Fort Hays State University is pleased to announce the selection of Jill Arensdorf, current chair of the university’s Department of Leadership Studies, as its next provost and vice president for academic affairs.
“I am excited for Dr. Arensdorf to take on the challenge of leading our academic enterprise during this pivotal time in our university’s history,” said President Tisa Mason. “Her roots are in western Kansas — Hill City — so she has a firm grasp on the value of this institution to the people we serve, in Kansas and across the globe. Jill is a rising executive in higher education and has earned respect across our campus for her thoughtful, detail-oriented and innovative leadership.”
Arensdorf expressed her thanks to all those involved in the provost search.
“I want to thank the search committee and the university community for their participation in this process,” she said. “The time and energy that each of you shared not only with me, but with all candidates through the process was incredible. Thank you to President Mason and the entire university community for giving me this opportunity. I also thank my family for being incredibly supportive through this journey.”
Arensdorf holds a doctorate in curriculum and instruction from Kansas State University, a master’s degree in agricultural education and leadership from Texas A&M University, and a bachelor’s degree in agricultural economics from Kansas State.
“Fort Hays State University is a phenomenal university that has given me and so many others opportunities to learn and grow,” Arensdorf said. “When I took an instructor position 17 years ago, I had no idea how much the university and community would impact me in such a positive way. I am so grateful and excited to serve as FHSU’s provost and vice president for academic affairs and look forward to working collaboratively with others to diligently and faithfully carry forward the mission of Fort Hays State University across the world.”
Arensdorf’s research interests include youth leadership development, service-learning, civic engagement, program assessment and leadership behaviors. She has published numerous articles on the effects of service-learning on the development of youth leadership skills and the transfer of skills to the workplace.
She has been active in the civic engagement efforts at FHSU, as well as co-coordinating a learning community at FHSU, L3-Live. Learn. Lead. She recently served as president of the Association of Leadership Educators.
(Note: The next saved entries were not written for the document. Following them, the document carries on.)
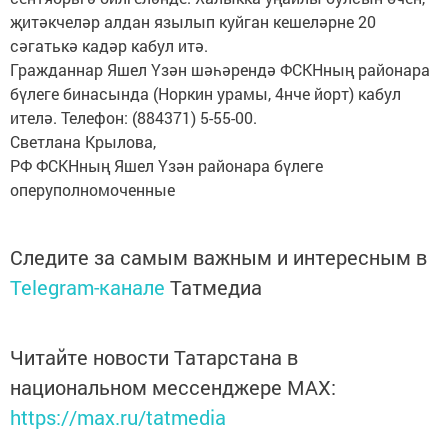
җитәкчеләр алдан язылып куйган кешеләрне 20
сәгатькә кадәр кабул итә.
Гражданнар Яшел Үзән шәһәрендә ФСКНның районара
бүлеге бинасында (Норкин урамы, 4нче йорт) кабул
ителә. Телефон: (884371) 5-55-00.
Светлана Крылова,
РФ ФСКНның Яшел Үзән районара бүлеге
оперуполномоченные
Следите за самым важным и интересным в
Telegram-канале
Татмедиа
Читайте новости Татарстана в
национальном мессенджере MАХ:
https://max.ru/tatmedia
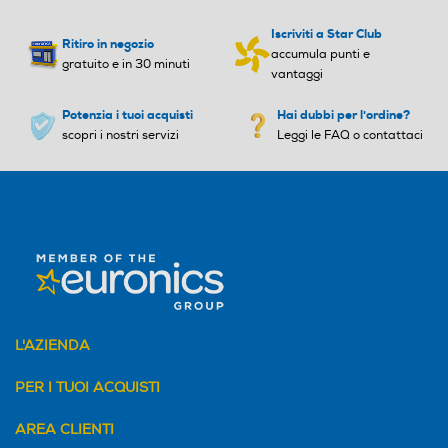
Aspirabriciole
Aspirabriciole
Iscriviti a Star Club
Ritiro in negozio
accumula punti e
gratuito e in 30 minuti
vantaggi
Battitappeto
Battitappeto
Potenzia i tuoi acquisti
Hai dubbi per l'ordine?
scopri i nostri servizi
Leggi le FAQ o contattaci
Bocchetta a lancia
Bocchetta a lancia
Bocchetta imbottiti
Bocchetta imbottiti
L'AZIENDA
Ruote gommate
Ruote gommate
PER I TUOI ACQUISTI
AREA CLIENTI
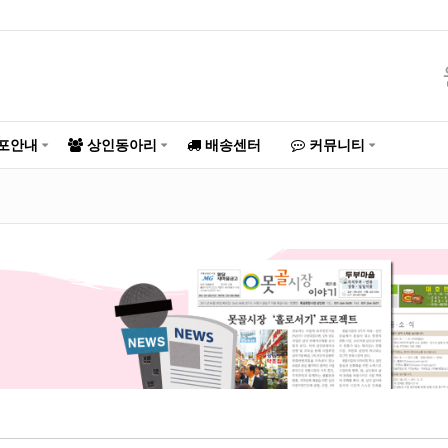
포안내
상인동아리
배송센터
커뮤니티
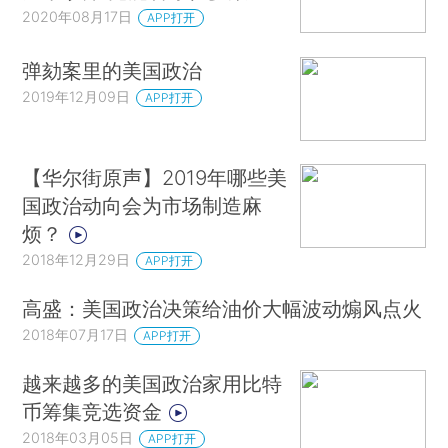
2020年08月17日
APP打开
弹劾案里的美国政治
2019年12月09日
APP打开
【华尔街原声】2019年哪些美
国政治动向会为市场制造麻
烦？
2018年12月29日
APP打开
高盛：美国政治决策给油价大幅波动煽风点火
2018年07月17日
APP打开
越来越多的美国政治家用比特
币筹集竞选资金
2018年03月05日
APP打开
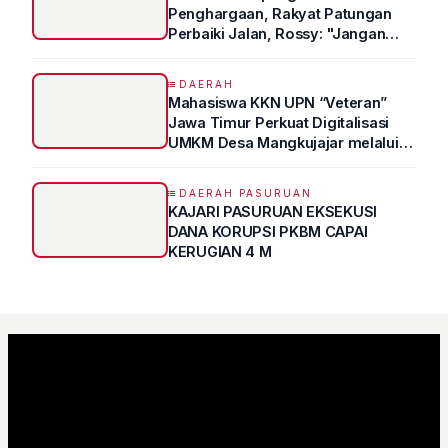
Penghargaan, Rakyat Patungan
Perbaiki Jalan, Rossy: "Jangan
Sampai Prestasi Hanya Indah di
Atas Kertas"
DAERAH
Mahasiswa KKN UPN “Veteran”
Jawa Timur Perkuat Digitalisasi
UMKM Desa Mangkujajar melalui
Program UMKM GO DIGITAL
DAERAH PASURUAN
KAJARI PASURUAN EKSEKUSI
DANA KORUPSI PKBM CAPAI
KERUGIAN 4 M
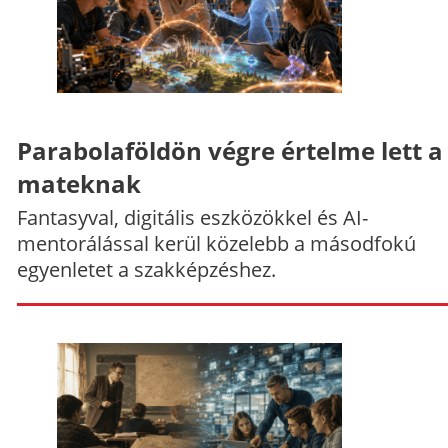
Parabolaföldön végre értelme lett a
mateknak
Fantasyval, digitális eszközökkel és AI-
mentorálással kerül közelebb a másodfokú
egyenletet a szakképzéshez.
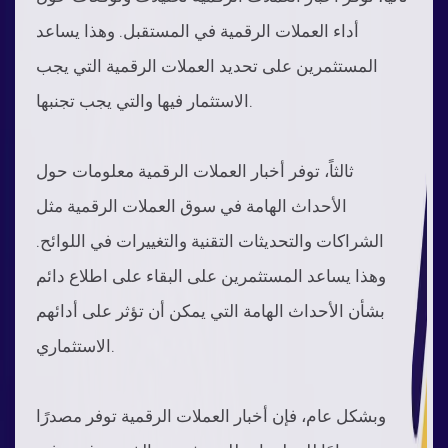
أداء العملات الرقمية في المستقبل. وهذا يساعد
المستثمرين على تحديد العملات الرقمية التي يجب
الاستثمار فيها والتي يجب تجنبها.
ثالثاً، توفر أخبار العملات الرقمية معلومات حول
الأحداث الهامة في سوق العملات الرقمية مثل
الشراكات والتحديثات التقنية والتغييرات في اللوائح.
وهذا يساعد المستثمرين على البقاء على اطلاع دائم
بشأن الأحداث الهامة التي يمكن أن تؤثر على أدائهم
الاستثماري.
وبشكل عام، فإن أخبار العملات الرقمية توفر مصدرًا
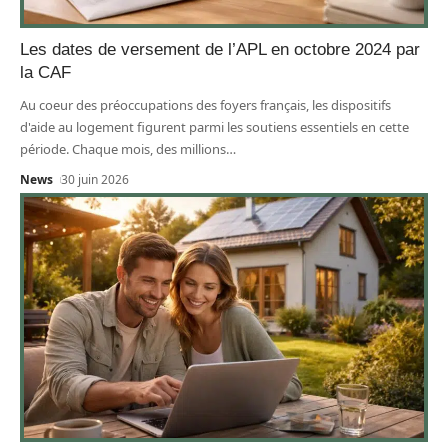
Les dates de versement de l’APL en octobre 2024 par
la CAF
Au coeur des préoccupations des foyers français, les dispositifs
d'aide au logement figurent parmi les soutiens essentiels en cette
période. Chaque mois, des millions
…
News
30 juin 2026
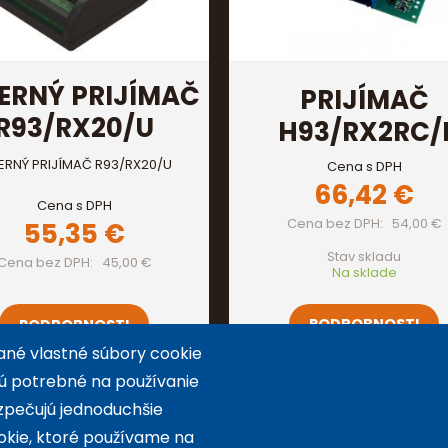
ERNÝ PRIJÍMAČ
PRIJÍMAČ
R93/RX20/U
H93/RX2RC/
ERNÝ PRIJÍMAČ R93/RX20/U
Cena s DPH
66,42 €
Cena s DPH
Cena bez DPH
54,00 €
55,35 €
Stav skladu
Cena bez DPH
45,00 €
Na sklade
PODROBNOSTI
PODROBNOSTI
ané vlastné súbory cookie
 sú potrebné na používanie
zpečujú jednoduchšie
okie, ktoré používame na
In the spring of 2012, she received the Pilot Award as the year’s outstanding faculty member. In the spring of 2005, she received the Navigator Award as the outstanding student advisor. She is actively involved in community leadership as an executive board member and a volunteer for Big Brothers Big Sisters of Ellis County and on the FHSU Foundation Board of Trustees.
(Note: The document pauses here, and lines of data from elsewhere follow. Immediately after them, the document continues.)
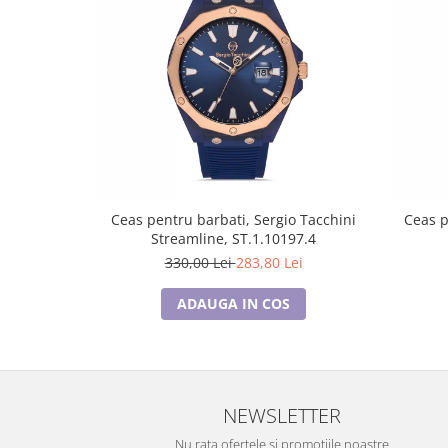
Ceas pentru barbati, Sergio Tacchini
Ceas p
Streamline, ST.1.10197.4
330,00 Lei
283,80 Lei
ADAUGA IN COS
NEWSLETTER
Nu rata ofertele si promotiile noastre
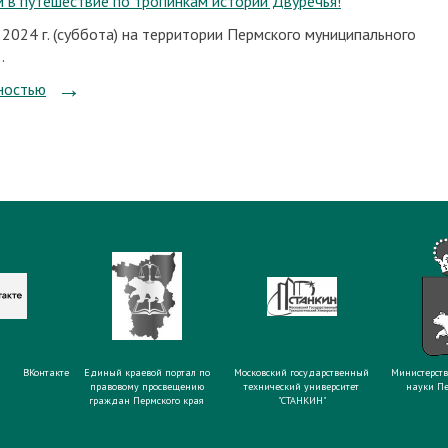
 в путешествие по тропинкам истории Двуречья!
 2024 г. (суббота) на территории Пермского муниципального
.
ностью
ВКонтакте
Единый краевой портал по
Московский государственный
Министерств
правовому просвещению
технический университет
науки Пе
граждан Пермского края
"СТАНКИН"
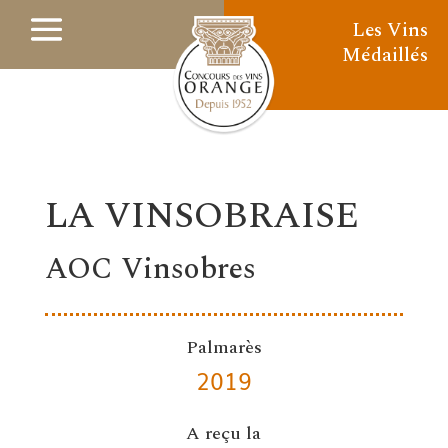
Les Vins
Médaillés
LA VINSOBRAISE
AOC Vinsobres
Palmarès
2019
A reçu la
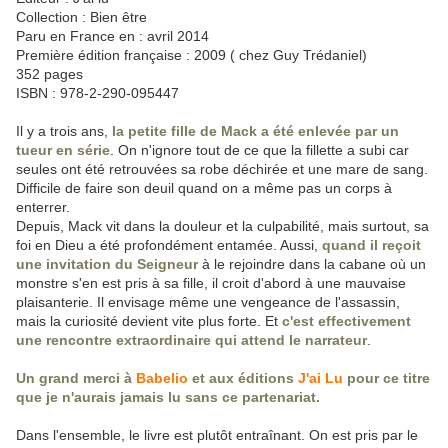
Collection : Bien être
Paru en France en : avril 2014
Première édition française : 2009 ( chez Guy Trédaniel)
352 pages
ISBN : 978-2-290-095447
Il y a trois ans,
la petite fille de Mack a été enlevée par un
tueur en série
. On n'ignore tout de ce que la fillette a subi car
seules ont été retrouvées sa robe déchirée et une mare de sang.
Difficile de faire son deuil quand on a même pas un corps à
enterrer.
Depuis, Mack vit dans la douleur et la culpabilité, mais surtout, sa
foi en Dieu a été profondément entamée. Aussi,
quand il reçoit
une invitation du Seigneur
à le rejoindre dans la cabane où un
monstre s'en est pris à sa fille, il croit d'abord à une mauvaise
plaisanterie. Il envisage même une vengeance de l'assassin,
mais la curiosité devient vite plus forte. Et
c'est effectivement
une rencontre extraordinaire qui attend le narrateur
.
Un grand merci à
Babelio
et aux éditions
J'ai Lu
pour ce titre
que je n'aurais jamais lu sans ce partenariat.
Dans l'ensemble, le livre est plutôt entraînant. On est pris par le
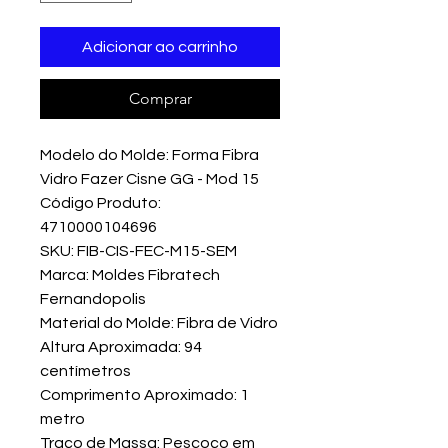
Adicionar ao carrinho
Comprar
Modelo do Molde: Forma Fibra
Vidro Fazer Cisne GG - Mod 15
Código Produto:
4710000104696
SKU: FIB-CIS-FEC-M15-SEM
Marca: Moldes Fibratech
Fernandopolis
Material do Molde: Fibra de Vidro
Altura Aproximada: 94
centímetros
Comprimento Aproximado: 1
metro
Traço de Massa: Pescoço em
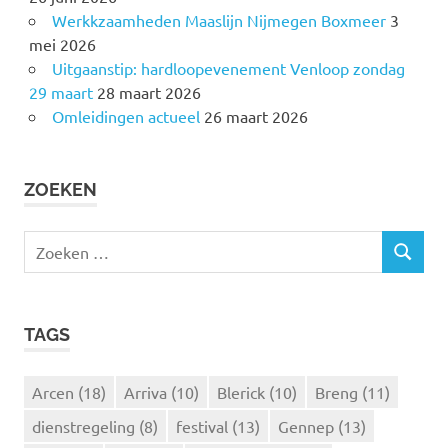
Werkkzaamheden Maaslijn Nijmegen Boxmeer
3
mei 2026
Uitgaanstip: hardloopevenement Venloop zondag
29 maart
28 maart 2026
Omleidingen actueel
26 maart 2026
ZOEKEN
Z
Z
o
O
e
E
k
K
TAGS
e
E
N
n
n
Arcen
(18)
Arriva
(10)
Blerick
(10)
Breng
(11)
a
dienstregeling
(8)
festival
(13)
Gennep
(13)
a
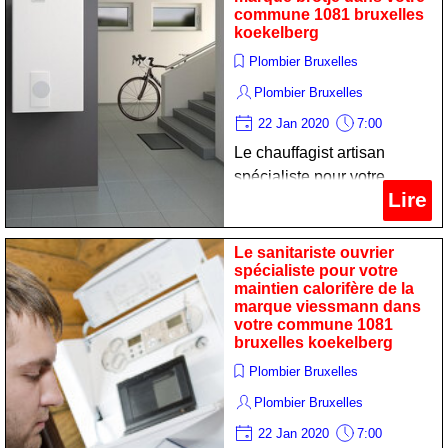
commune 1081 bruxelles
koekelberg
Plombier Bruxelles
Plombier Bruxelles
22 Jan 2020
7:00
Le chauffagist artisan
spécialiste pour votre
Lire
réparation chaudiere de la
marque brotje dans votre
commune 1081 bruxelles
Le sanitariste ouvrier
spécialiste pour votre
koekelberg
maintien calorifère de la
marque viessmann dans
votre commune 1081
bruxelles koekelberg
Plombier Bruxelles
Plombier Bruxelles
22 Jan 2020
7:00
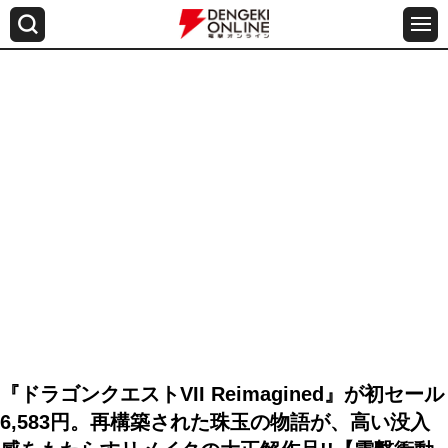
『ドラゴンクエストVII Reimagined』が初セール
6,583円。再構築された珠玉の物語が、高い没入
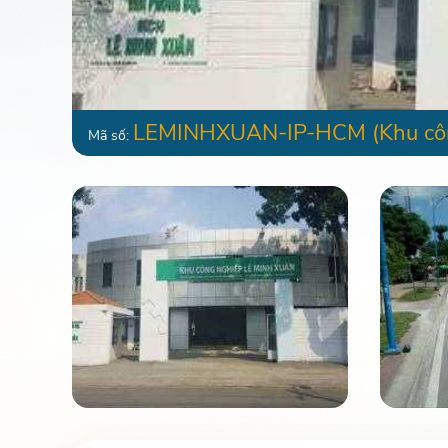
LEMINHXUAN-IP-HCM
(Khu cô
Mã số:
Later this summer, Arensdorf will replace Interim Provost Jeffrey Briggs, who has served in that role since 2017.
“I am immensely grateful to Dr. Briggs,” Mason said. “His leadership has been essential to keeping this university moving forward through a period of dramatic change on our campus.”
The search committee was led by Deborah Ludwig, dean of Forsyth Library. “In terms of the sheer effort and the collaborative, spirited discussion required by the search process, I was privileged to work with a phenomenal team of people,” Ludwig said.
The search committee included 16 people, appointed by Mason, with FHSU faculty from Hays and China, staff from all divisions, and a representative from the Student Government Association. The committee worked from January to early May to screen a pool of over 40 candidates, conduct intermediate online interviews, and to bring finalists to campus for three-day meetings with all constituents.
Open forums were video recorded and an anonymous stakeholder survey was used to ensure a complete review of potential candidates. In addition to a final committee report, each individual committee member provided the president with an extensive personal report of the strengths and weaknesses of each candidate.